→ EXERCISE AIM: For the entries below, the expected answer is the line with "Domènec Gibert", the line with "در جمع اقشار مختلف مردم بوشهر؛", and every line between them, exactly as written, and nothing more.

→ DATA EXTRACTS:
•••

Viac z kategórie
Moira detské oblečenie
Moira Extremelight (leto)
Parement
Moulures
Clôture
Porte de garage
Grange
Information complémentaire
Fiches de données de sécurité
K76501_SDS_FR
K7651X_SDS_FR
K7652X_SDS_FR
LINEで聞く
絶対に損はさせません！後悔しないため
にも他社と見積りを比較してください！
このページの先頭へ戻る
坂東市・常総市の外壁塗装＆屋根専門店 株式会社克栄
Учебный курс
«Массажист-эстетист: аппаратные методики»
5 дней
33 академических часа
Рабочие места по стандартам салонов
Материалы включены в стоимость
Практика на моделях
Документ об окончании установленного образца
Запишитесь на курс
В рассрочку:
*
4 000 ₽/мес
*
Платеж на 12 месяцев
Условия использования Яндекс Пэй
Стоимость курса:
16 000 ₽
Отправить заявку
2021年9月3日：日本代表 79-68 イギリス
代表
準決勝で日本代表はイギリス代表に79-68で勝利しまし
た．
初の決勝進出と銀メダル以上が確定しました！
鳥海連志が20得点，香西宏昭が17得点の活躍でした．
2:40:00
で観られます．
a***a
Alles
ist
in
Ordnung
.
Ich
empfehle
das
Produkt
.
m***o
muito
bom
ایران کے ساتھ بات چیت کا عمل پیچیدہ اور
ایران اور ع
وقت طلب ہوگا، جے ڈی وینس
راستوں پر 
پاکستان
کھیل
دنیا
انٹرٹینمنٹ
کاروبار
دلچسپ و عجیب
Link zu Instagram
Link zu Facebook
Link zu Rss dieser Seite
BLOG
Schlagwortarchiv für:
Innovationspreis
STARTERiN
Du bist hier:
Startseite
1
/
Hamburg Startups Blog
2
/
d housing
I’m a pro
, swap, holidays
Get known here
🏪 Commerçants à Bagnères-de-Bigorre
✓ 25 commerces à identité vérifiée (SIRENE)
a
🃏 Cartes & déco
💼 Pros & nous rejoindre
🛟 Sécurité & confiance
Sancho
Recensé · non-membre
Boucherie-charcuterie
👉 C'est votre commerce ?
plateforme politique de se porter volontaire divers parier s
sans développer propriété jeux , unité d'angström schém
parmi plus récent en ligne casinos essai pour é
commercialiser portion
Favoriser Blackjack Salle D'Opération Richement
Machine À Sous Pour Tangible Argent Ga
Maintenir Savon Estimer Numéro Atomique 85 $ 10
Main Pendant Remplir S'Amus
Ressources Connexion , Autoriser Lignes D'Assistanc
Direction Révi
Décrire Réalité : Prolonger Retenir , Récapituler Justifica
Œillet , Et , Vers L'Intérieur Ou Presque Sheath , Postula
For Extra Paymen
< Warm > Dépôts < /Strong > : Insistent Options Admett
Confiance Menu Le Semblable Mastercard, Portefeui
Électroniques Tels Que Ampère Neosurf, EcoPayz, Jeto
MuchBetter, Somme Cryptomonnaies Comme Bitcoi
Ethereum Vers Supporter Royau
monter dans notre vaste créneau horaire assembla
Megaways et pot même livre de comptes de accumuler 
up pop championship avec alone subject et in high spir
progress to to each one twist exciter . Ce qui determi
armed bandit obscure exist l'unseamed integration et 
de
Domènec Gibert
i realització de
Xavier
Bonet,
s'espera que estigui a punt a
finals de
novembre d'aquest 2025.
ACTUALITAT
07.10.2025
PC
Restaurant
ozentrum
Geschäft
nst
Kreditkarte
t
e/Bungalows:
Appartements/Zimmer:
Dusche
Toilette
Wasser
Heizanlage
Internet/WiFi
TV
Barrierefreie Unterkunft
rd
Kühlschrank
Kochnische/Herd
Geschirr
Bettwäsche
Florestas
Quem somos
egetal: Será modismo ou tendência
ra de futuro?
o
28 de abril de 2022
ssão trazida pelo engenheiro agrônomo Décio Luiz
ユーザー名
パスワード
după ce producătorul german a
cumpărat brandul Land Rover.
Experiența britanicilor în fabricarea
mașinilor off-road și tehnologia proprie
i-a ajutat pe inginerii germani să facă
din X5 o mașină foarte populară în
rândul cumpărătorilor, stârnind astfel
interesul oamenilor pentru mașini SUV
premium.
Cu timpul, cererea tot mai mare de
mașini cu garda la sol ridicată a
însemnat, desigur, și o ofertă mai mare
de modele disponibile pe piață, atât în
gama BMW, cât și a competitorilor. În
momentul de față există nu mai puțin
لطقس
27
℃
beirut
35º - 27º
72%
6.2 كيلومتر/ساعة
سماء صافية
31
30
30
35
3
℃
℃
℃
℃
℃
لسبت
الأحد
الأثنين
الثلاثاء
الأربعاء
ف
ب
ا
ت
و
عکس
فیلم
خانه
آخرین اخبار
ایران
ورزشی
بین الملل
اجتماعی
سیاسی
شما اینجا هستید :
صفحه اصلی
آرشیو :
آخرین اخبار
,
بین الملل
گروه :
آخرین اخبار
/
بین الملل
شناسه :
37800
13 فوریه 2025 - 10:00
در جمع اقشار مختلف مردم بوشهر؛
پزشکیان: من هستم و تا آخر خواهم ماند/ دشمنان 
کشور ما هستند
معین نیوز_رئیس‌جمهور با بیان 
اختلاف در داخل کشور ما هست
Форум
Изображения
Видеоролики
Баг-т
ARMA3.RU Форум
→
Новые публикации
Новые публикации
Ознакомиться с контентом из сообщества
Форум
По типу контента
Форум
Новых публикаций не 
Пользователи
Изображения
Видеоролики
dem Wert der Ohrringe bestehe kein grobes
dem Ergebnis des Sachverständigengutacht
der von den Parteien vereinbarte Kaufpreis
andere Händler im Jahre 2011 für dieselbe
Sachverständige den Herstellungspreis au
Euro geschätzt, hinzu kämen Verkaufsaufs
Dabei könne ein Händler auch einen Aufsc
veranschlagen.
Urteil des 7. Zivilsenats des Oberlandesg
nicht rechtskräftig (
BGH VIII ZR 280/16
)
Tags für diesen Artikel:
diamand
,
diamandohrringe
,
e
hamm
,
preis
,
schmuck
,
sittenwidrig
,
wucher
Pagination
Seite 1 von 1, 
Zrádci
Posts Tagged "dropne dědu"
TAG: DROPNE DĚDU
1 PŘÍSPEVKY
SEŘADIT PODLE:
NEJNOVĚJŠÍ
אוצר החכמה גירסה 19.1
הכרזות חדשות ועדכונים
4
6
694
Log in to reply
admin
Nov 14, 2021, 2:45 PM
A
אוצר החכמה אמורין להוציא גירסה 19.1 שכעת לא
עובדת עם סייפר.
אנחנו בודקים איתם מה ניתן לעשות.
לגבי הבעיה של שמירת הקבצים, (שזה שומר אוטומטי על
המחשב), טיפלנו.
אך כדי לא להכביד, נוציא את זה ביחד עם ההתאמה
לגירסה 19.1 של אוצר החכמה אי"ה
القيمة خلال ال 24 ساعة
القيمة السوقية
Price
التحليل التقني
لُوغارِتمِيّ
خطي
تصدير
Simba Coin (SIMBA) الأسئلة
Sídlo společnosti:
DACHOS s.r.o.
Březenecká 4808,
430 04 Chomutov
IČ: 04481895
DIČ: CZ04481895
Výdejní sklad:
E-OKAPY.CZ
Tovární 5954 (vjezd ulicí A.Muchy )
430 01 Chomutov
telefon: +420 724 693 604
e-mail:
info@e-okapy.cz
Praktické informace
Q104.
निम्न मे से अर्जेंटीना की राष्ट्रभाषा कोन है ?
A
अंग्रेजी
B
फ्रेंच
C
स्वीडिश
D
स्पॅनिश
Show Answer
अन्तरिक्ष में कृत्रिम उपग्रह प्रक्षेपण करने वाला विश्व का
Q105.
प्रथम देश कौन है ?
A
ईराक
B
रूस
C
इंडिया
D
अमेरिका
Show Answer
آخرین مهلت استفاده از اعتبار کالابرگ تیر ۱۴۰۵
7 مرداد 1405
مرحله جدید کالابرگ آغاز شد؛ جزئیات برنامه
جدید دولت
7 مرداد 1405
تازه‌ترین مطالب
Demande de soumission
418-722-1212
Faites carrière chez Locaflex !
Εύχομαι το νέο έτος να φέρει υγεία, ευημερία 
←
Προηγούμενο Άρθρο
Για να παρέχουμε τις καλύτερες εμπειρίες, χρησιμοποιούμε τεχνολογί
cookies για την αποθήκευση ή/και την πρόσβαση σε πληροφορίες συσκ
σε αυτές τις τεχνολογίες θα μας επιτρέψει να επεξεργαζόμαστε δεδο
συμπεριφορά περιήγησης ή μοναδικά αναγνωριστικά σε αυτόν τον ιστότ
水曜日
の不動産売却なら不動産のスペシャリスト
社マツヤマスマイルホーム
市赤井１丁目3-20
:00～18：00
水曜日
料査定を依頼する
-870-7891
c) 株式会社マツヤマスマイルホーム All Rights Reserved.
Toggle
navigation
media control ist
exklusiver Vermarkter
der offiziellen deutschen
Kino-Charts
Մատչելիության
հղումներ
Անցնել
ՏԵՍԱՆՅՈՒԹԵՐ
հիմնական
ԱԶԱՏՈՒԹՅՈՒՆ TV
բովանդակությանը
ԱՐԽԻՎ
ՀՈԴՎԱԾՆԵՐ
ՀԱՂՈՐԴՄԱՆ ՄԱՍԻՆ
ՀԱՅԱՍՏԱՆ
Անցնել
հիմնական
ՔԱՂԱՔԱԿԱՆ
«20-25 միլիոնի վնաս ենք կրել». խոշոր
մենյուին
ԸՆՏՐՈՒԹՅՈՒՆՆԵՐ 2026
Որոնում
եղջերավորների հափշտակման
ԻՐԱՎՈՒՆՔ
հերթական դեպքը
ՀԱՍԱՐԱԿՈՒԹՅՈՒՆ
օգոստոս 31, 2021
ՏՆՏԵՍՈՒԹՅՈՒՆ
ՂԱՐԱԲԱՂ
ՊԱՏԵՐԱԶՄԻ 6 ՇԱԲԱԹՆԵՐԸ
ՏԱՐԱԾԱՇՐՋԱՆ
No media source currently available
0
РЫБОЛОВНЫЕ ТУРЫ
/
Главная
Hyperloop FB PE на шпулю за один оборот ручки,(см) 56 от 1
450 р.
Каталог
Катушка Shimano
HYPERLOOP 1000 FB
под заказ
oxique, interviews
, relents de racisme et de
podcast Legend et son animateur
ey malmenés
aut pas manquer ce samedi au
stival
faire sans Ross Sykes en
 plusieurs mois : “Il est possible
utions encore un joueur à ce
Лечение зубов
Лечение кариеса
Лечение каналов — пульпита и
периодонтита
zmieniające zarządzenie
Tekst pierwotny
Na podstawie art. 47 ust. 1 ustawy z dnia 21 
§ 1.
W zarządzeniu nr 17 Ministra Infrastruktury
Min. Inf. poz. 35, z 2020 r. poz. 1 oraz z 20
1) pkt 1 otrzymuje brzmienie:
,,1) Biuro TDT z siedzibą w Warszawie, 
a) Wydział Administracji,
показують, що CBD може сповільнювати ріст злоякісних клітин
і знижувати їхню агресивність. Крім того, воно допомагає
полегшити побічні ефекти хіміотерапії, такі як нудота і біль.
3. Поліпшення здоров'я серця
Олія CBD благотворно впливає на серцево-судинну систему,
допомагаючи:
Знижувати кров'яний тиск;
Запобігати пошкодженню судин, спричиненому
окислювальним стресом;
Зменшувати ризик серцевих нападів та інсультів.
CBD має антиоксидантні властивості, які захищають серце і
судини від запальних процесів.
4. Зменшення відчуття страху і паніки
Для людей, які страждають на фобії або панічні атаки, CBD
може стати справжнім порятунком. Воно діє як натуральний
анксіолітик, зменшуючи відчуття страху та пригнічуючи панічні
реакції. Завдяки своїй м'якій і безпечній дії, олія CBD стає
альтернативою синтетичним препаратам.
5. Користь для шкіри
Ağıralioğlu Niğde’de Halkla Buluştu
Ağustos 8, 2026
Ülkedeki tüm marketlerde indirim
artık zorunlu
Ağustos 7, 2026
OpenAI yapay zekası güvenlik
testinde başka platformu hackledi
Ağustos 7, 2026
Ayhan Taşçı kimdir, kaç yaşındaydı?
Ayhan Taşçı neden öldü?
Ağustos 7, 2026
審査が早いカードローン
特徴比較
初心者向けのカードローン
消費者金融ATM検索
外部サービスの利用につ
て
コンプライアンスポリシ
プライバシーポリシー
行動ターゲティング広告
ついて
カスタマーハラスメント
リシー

•••

→ SOLUTION TO THE PROBLEM:
Domènec Gibert
i realització de
Xavier
Bonet,
s'espera que estigui a punt a
finals de
novembre d'aquest 2025.
ACTUALITAT
07.10.2025
PC
Restaurant
ozentrum
Geschäft
nst
Kreditkarte
t
e/Bungalows:
Appartements/Zimmer:
Dusche
Toilette
Wasser
Heizanlage
Internet/WiFi
TV
Barrierefreie Unterkunft
rd
Kühlschrank
Kochnische/Herd
Geschirr
Bettwäsche
Florestas
Quem somos
egetal: Será modismo ou tendência
ra de futuro?
o
28 de abril de 2022
ssão trazida pelo engenheiro agrônomo Décio Luiz
ユーザー名
パスワード
după ce producătorul german a
cumpărat brandul Land Rover.
Experiența britanicilor în fabricarea
mașinilor off-road și tehnologia proprie
i-a ajutat pe inginerii germani să facă
din X5 o mașină foarte populară în
rândul cumpărătorilor, stârnind astfel
interesul oamenilor pentru mașini SUV
premium.
Cu timpul, cererea tot mai mare de
mașini cu garda la sol ridicată a
însemnat, desigur, și o ofertă mai mare
de modele disponibile pe piață, atât în
gama BMW, cât și a competitorilor. În
momentul de față există nu mai puțin
لطقس
27
℃
beirut
35º - 27º
72%
6.2 كيلومتر/ساعة
سماء صافية
31
30
30
35
3
℃
℃
℃
℃
℃
لسبت
الأحد
الأثنين
الثلاثاء
الأربعاء
ف
ب
ا
ت
و
عکس
فیلم
خانه
آخرین اخبار
ایران
ورزشی
بین الملل
اجتماعی
سیاسی
شما اینجا هستید :
صفحه اصلی
آرشیو :
آخرین اخبار
,
بین الملل
گروه :
آخرین اخبار
/
بین الملل
شناسه :
37800
13 فوریه 2025 - 10:00
در جمع اقشار مختلف مردم بوشهر؛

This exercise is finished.